◆ **EXERCISE GOAL**: From the line containing "entro das normas" through the last line of the records, print every line exactly and nothing more.

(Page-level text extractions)
□ □ □ □ □
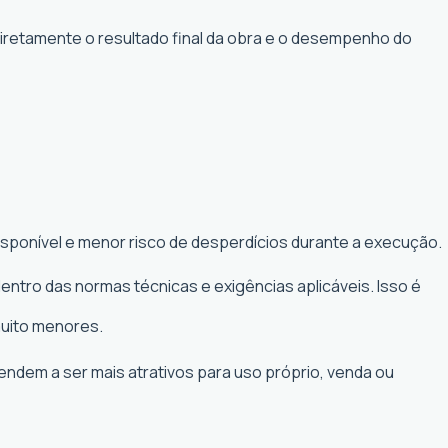
diretamente o resultado final da obra e o desempenho do
isponível e menor risco de desperdícios durante a execução.
entro das normas técnicas e exigências aplicáveis. Isso é
muito menores.
tendem a ser mais atrativos para uso próprio, venda ou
□ □ □ □ □
◆ **PROBLEM SOLUTION**:
entro das normas técnicas e exigências aplicáveis. Isso é
muito menores.
tendem a ser mais atrativos para uso próprio, venda ou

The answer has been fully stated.